Container interior framing not yet built. Phase 0 interim systems and solar thermal Phase 1 infrastructure can be planned and built in parallel. The propane and window AC go in with the container buildout, while the parabolic collectors, sand battery, and buffer tank work proceeds outside the container in the mechanical area.
First concrete output should be a detailed parts list, sourcing plan, and rough cost estimate for Phase 0 (interim systems with future-integration plumbing) and Phase 1 (heating + DHW + sand battery foundation) so the user can begin acquisition and fabrication.
¶ Decisions added 2026-05-21 (container build and plant structure)
These refine the container deployment and the plant architecture. Full container and cluster build detail lives in Container Home Base.
Mechanical plant is its own structure. The collector feed, sand battery, buffer tank, ammonia chiller, and pumps live in a dedicated mechanical building, not attached to any dwelling. Distribution to occupied spaces is glycol secondary loops through heat exchangers. Refinements:
- Minimize heat-exchanger stages on the high-temp path that drives the ammonia generator (130-180 C). Each HX costs 5-10 C of approach, free on the low-temp floor side but expensive on the generator side.
- Give the ammonia its own ventilated room with leak detection, separated from the sand battery and any hot surfaces. Ammonia is flammable at 15-28% in air and should not be able to reach a 400 C battery wall.

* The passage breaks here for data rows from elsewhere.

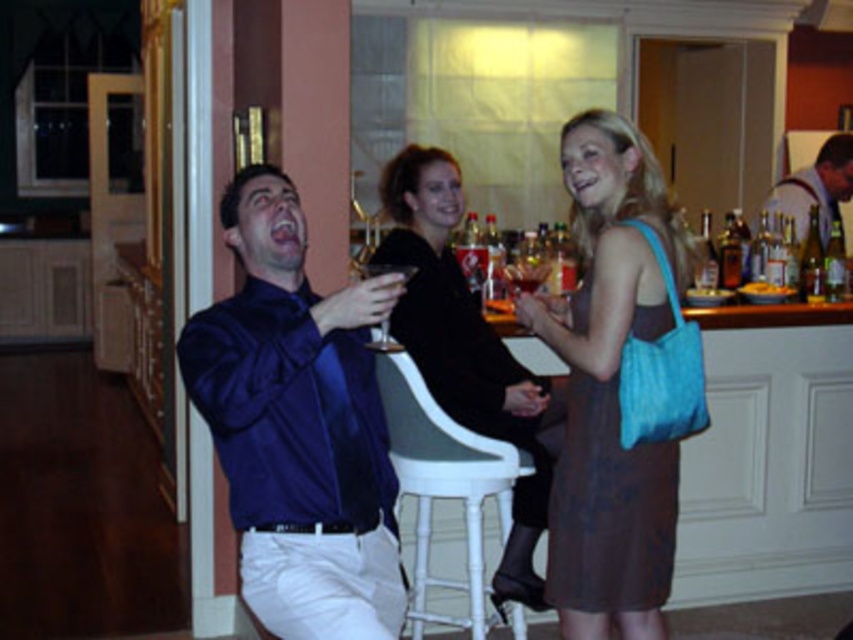 Does point (283, 232) lie behind point (567, 131)?

No.

Which is below, satin blue shirt at left or matte brown dress at center?

matte brown dress at center is lower down.

Does point (228, 378) lie in front of point (640, 179)?

Yes, point (228, 378) is in front of point (640, 179).

This screenshot has width=853, height=640. Find the location of `satin blue shirt at left`. satin blue shirt at left is located at coordinates (299, 426).

How distant is satin blue shirt at left from silvery metallic tie at upper right?

satin blue shirt at left and silvery metallic tie at upper right are 11.57 feet apart.

In order to click on satin blue shirt at left in this screenshot , I will do pyautogui.click(x=299, y=426).

Locate an element on the screen. This screenshot has width=853, height=640. satin blue shirt at left is located at coordinates (299, 426).

This screenshot has width=853, height=640. Find the location of `satin blue shirt at left`. satin blue shirt at left is located at coordinates (299, 426).

Which is above, silvery metallic tie at upper right or transparent glass at center?

silvery metallic tie at upper right is higher up.

Can you confirm if silvery metallic tie at upper right is wider than transparent glass at center?

Yes.

Measure the distance between point (817, 188) and camera.

A distance of 5.21 meters exists between point (817, 188) and camera.

Identify the location of silvery metallic tie at upper right. This screenshot has height=640, width=853. (816, 186).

- Use pre-insulated buried distribution line and keep runs short. Plant siting is a three-way compromise: close to the buildings served, unobstructed sun for the adjacent trough field, and safe isolation.

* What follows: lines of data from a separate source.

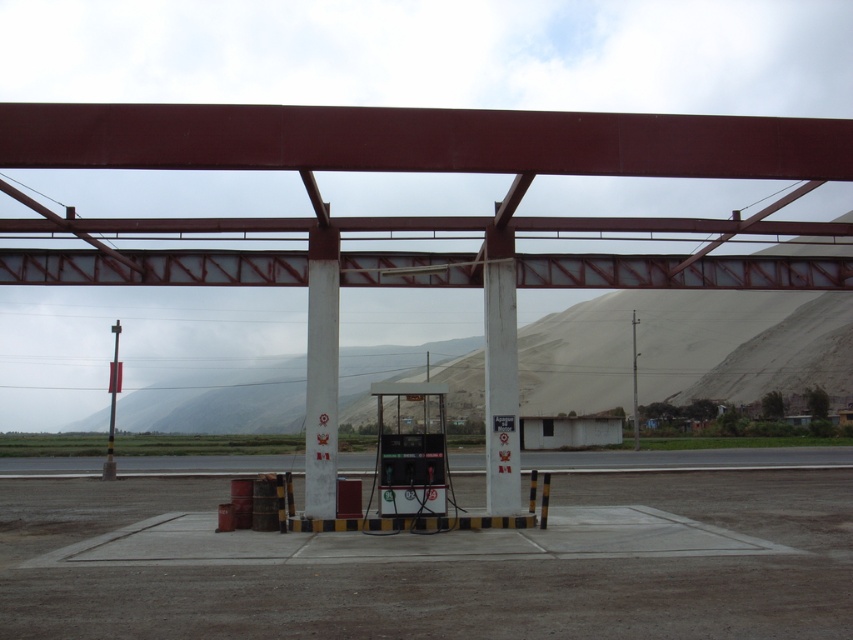 You are driving a truck that is 10 meters long. You need to pass under the smooth red steel overpass at center. Can your truck fit under it if the overpass is higher than the metallic pole at center?

The smooth red steel overpass at center is bigger than metallic pole at center. Since the overpass is higher, your truck can fit under it as long as its height is less than the overpass height.

You are a pilot who just landed a small plane on the gray asphalt runway at lower center. You need to taxi to the white painted concrete pillar at center for refueling. Can you safely move forward towards the pillar without any obstacles?

The white painted concrete pillar at center is behind the gray asphalt runway at lower center, so you can safely taxi forward towards the pillar as there are no obstacles in between according to the scene description. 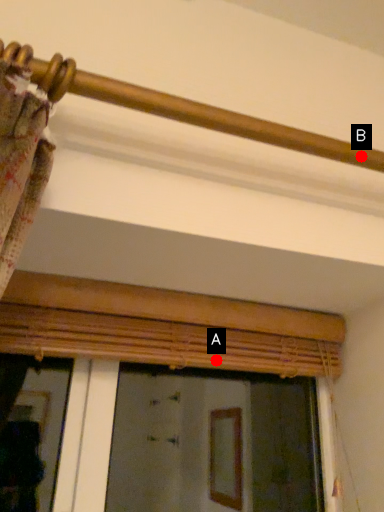 Question: Two points are circled on the image, labeled by A and B beside each circle. Which of the following is the farthest from the observer?

Choices:
 (A) A is further
 (B) B is further

Answer: (A) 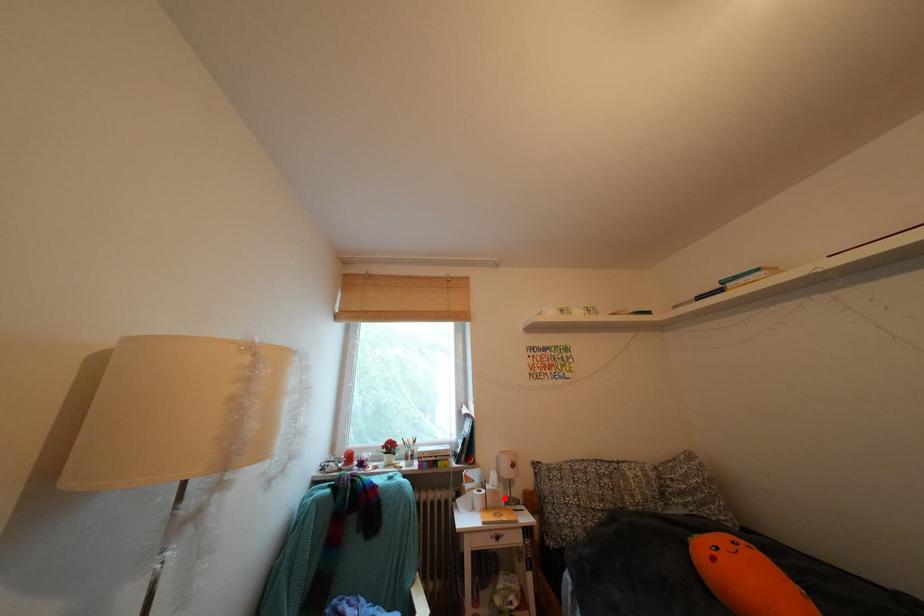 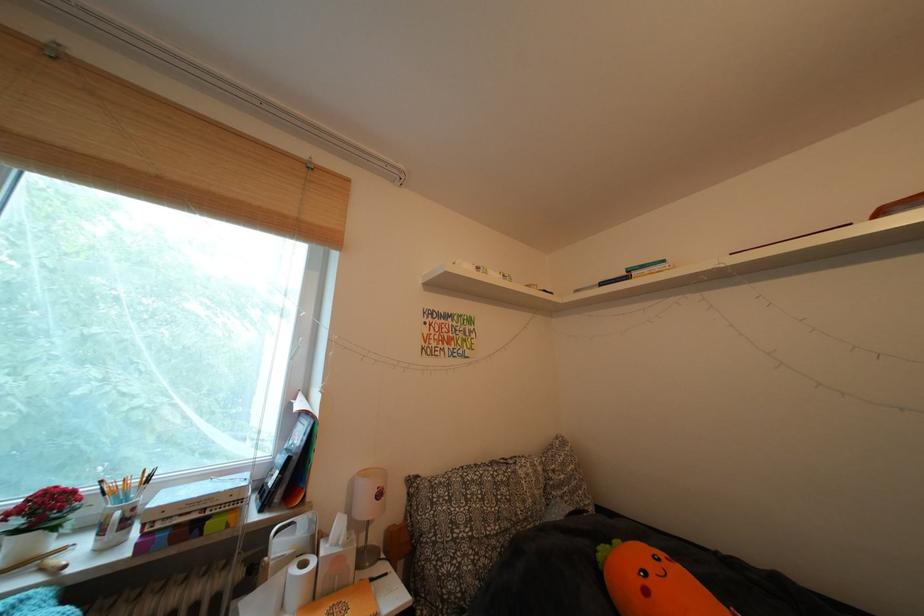 In the second image, find the point that corresponds to the highlighted location in the first image.

(346, 565) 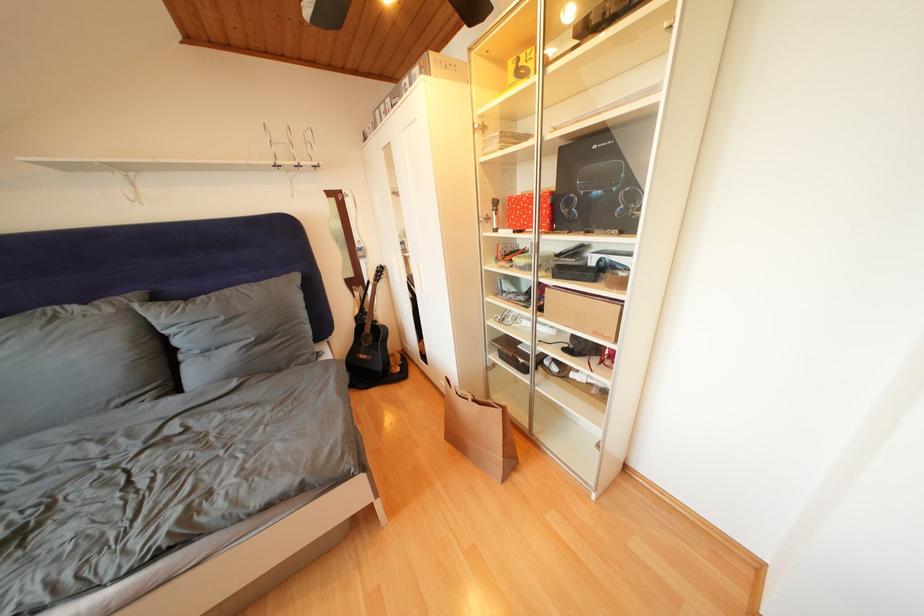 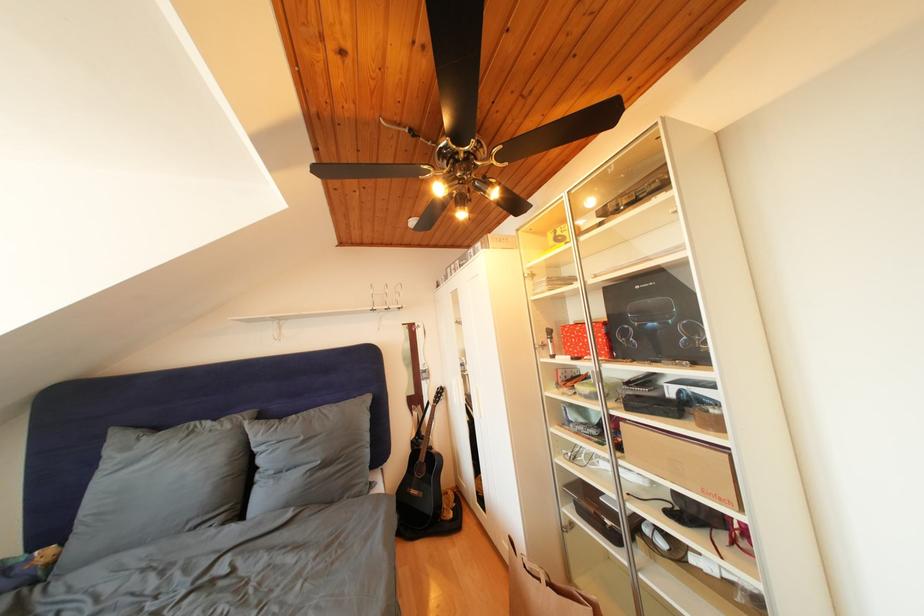 Locate, in the second image, the point that corresponds to (363,323) in the first image.

(420, 447) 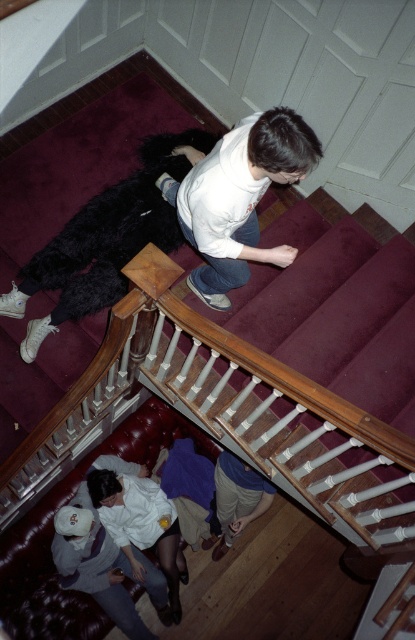 Consider the image. You are a delivery person trying to determine if there is enough space to place a small package between the white matte shirt at upper center and the white fabric shirt at lower left. Based on their sizes, can you fit the package there?

The white matte shirt at upper center occupies less space than the white fabric shirt at lower left. Since the white matte shirt at upper center is smaller, there might be enough space between them to place the package, but the exact fit depends on the package size relative to the smaller object.

You are a delivery person trying to deliver a package to the person wearing the white matte shirt at upper center. The package is too heavy to carry upstairs. Can you place it near the white fabric shirt at lower left without the person noticing?

The white matte shirt at upper center is positioned over the white fabric shirt at lower left, meaning the white fabric shirt at lower left is below and out of the person upper center view. Yes, you can place the package near the white fabric shirt at lower left without the person noticing.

- Size the vault, structure, and distribution stubs for the eventual main house and shop now, not just the container.
- Brazed-plate exchangers (off-the-shelf) for liquid-to-liquid transfers are a buy. The DIY heat exchangers are the charge and discharge tube bundles buried in the sand.
Buy or hire the lethal 10%. The ammonia loop is the one subsystem to outsource: ASME-stamped pressure vessels from a certified shop for the generator, absorber, and condenser, and an ammonia refrigeration contractor (IIAR-familiar) for charging and commissioning. Everything else (troughs, reflectors, tracker, sand vault, low-temp glycol loops, radiant floor, controls) stays DIY. The ammonia choice is what creates that hazard zone, and it is the price of the Phase 3 walk-in freezer capability. The mechanical-room isolation plus glycol secondary loops already match the ASHRAE 15 code architecture.
Radiant floor transport handling. Rough in the PEX at home and pressure-test it, then keep the loop air-charged (not water) through the move so the gauge doubles as a transit-damage and slab-pour puncture detector. Pour the gypcrete only after the container is set on its final piers. A rigid thermal-mass slab cracks on the road and adds thousands of pounds to the haul.